Printing large prime number
| the product of all primes less than n, plus one, is prime. |
No, the product is prime or it has a factor larger than n. This proves that there are infinitely many primes.
A gigabyte of memory may seem like a lot for a sieve. That's 8*2^30 =2^33 bits. And using that handy fact that 10^N ~ 2^(3N), that's about 10^11 bits. Gosh, with that much memory, you'd only need 10^989 machines to store a bit for each of number.
Let's see, an atom is about 10^-10m in diameter.
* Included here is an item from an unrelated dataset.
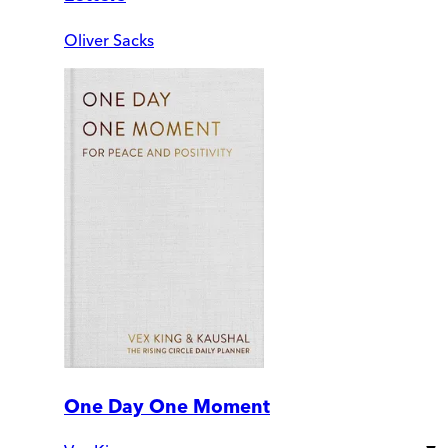
Oliver Sacks
One Day One Moment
If each atom represented one bit and they were packed together, you'd need a cube only (10^320)m on a side to store those bits, assuming that you could find the atoms.
And with a light year being about 10^16m, that cube would be about 10^304 light years across. With a universe that's less than 20 billion light years in size, that's around 10^294 universes wide.
So to recap, if you packed the entire universe with atoms and each atom represented a bit, you'd still need a a cube about 10^294 universes wide to represent the sieve.
My point is that a number with 1000 digits is a really Really REALLY big number.
closed account (48T7M4Gy)
Yes and even though a few posts ago there is a single 1000 digit prime printed out, to get there by using the sieve you need to store around 10^500 of them. That's where the problem lays.
Actually, that number I printed out is probably not prime since I created it using my fallacious logic.
closed account (48T7M4Gy)
| probably not prime |
It's the principle that counts Ispil. We all tried hard and learned a thing or two. I'm just happy that my confidence in my credit card safety is intact.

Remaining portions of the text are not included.